___ Data shown ___
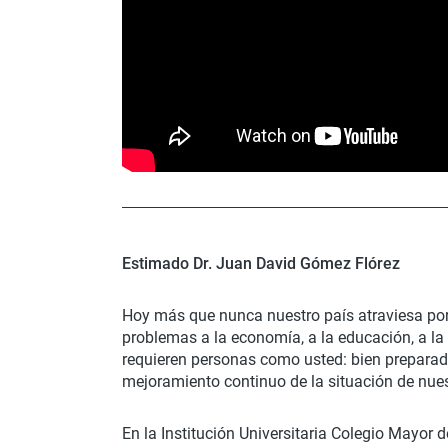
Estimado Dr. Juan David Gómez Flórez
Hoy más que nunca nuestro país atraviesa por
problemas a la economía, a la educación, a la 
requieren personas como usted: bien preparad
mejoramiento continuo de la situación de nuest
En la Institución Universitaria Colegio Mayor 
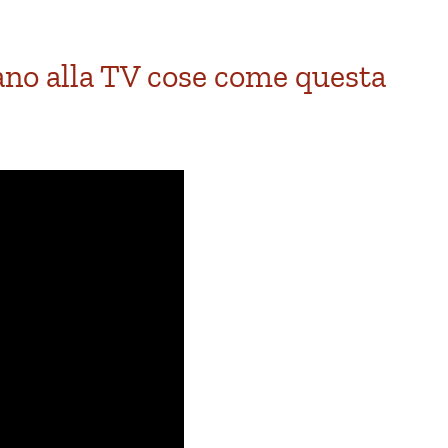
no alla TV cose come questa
___
• _The task_
Reproduce nothing but the lines that run from the line containing "En la Institución" through the last line of the records, inclusive. Omit the pictures.

• _Exercise output_
En la Institución Universitaria Colegio Mayor 
no alla TV cose come questa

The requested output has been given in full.